■ Description of the task ■
Would you copy out exactly the lines of the listing below, beginning with the one that contains "Madame, Monsieur, en" and ending with the last?
====
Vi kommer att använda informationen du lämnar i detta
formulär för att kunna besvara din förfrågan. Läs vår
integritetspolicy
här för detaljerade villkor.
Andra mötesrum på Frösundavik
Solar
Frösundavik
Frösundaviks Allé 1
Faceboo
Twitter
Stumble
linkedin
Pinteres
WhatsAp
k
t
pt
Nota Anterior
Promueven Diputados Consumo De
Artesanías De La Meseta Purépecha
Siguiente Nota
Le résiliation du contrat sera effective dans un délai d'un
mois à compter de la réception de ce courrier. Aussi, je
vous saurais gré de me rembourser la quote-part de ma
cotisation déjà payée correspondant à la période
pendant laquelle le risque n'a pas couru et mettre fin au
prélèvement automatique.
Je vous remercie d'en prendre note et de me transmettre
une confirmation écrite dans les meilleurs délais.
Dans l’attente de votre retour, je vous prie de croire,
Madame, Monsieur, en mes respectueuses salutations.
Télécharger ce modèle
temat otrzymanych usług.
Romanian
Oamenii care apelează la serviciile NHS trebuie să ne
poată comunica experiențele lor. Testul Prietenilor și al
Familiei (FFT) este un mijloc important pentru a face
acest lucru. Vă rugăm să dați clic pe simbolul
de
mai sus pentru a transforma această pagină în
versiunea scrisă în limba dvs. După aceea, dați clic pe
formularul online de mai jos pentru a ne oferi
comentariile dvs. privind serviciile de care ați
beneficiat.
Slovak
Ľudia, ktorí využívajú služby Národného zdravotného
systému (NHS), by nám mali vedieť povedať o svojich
====
■ Response area ■
Madame, Monsieur, en mes respectueuses salutations.
Télécharger ce modèle
temat otrzymanych usług.
Romanian
Oamenii care apelează la serviciile NHS trebuie să ne
poată comunica experiențele lor. Testul Prietenilor și al
Familiei (FFT) este un mijloc important pentru a face
acest lucru. Vă rugăm să dați clic pe simbolul
de
mai sus pentru a transforma această pagină în
versiunea scrisă în limba dvs. După aceea, dați clic pe
formularul online de mai jos pentru a ne oferi
comentariile dvs. privind serviciile de care ați
beneficiat.
Slovak
Ľudia, ktorí využívajú služby Národného zdravotného
systému (NHS), by nám mali vedieť povedať o svojich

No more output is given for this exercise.